**TASK BRIEF:**
Which lines of the data hold the word "Pontianak"? Copy all of them.

____ DATA EXTRACTS

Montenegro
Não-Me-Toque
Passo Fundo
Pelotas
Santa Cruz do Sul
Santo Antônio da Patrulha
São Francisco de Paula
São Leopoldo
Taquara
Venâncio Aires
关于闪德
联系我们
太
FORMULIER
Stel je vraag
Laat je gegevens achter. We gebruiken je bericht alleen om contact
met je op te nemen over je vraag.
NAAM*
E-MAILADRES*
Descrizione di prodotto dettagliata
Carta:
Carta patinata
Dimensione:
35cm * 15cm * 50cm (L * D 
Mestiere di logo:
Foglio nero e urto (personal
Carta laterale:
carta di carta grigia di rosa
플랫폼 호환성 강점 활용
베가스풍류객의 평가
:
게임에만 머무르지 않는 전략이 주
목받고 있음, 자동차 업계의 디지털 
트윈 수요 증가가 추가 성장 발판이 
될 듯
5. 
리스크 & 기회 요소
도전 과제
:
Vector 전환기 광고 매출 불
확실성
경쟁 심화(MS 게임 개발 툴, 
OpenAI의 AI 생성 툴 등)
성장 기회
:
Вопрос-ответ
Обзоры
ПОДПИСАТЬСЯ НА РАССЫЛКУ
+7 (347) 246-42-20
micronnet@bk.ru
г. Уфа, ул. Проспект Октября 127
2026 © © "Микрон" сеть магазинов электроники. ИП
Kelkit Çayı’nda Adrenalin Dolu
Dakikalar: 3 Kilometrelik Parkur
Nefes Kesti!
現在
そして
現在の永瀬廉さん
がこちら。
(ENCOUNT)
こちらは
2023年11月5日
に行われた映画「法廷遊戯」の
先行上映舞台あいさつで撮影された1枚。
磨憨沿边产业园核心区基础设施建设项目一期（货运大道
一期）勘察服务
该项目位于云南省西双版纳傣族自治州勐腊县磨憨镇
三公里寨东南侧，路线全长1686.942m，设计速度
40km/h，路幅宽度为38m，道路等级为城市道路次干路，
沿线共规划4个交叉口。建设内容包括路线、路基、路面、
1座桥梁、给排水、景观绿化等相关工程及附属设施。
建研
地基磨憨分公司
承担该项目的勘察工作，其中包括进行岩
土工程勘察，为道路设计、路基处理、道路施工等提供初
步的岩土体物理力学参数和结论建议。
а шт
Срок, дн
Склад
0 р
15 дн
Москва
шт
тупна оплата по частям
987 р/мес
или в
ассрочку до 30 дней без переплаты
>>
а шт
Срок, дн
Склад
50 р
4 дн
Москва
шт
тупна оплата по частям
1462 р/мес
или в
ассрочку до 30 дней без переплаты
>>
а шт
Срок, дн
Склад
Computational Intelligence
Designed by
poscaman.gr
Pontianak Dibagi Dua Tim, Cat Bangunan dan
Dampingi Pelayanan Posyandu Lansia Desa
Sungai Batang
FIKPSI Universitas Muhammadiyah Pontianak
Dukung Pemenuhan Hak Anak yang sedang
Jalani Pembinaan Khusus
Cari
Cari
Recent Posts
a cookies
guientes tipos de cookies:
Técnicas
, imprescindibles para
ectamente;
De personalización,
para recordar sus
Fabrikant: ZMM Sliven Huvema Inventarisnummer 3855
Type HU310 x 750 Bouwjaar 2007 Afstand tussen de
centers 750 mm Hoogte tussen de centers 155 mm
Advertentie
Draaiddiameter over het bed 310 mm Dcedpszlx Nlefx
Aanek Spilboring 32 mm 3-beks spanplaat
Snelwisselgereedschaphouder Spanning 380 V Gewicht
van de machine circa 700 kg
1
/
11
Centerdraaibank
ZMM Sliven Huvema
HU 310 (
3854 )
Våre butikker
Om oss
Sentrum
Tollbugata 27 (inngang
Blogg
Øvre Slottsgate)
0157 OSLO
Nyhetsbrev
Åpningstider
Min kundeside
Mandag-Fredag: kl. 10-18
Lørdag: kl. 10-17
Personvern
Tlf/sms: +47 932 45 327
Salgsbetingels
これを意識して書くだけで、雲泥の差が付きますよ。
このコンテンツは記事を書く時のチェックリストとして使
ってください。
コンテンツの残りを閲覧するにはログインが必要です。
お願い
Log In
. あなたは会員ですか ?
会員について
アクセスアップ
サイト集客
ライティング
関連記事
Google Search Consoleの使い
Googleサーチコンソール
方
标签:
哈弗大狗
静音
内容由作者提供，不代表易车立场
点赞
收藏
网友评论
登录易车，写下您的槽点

________

**ANSWER TO THE EXERCISE:**
Pontianak Dibagi Dua Tim, Cat Bangunan dan
FIKPSI Universitas Muhammadiyah Pontianak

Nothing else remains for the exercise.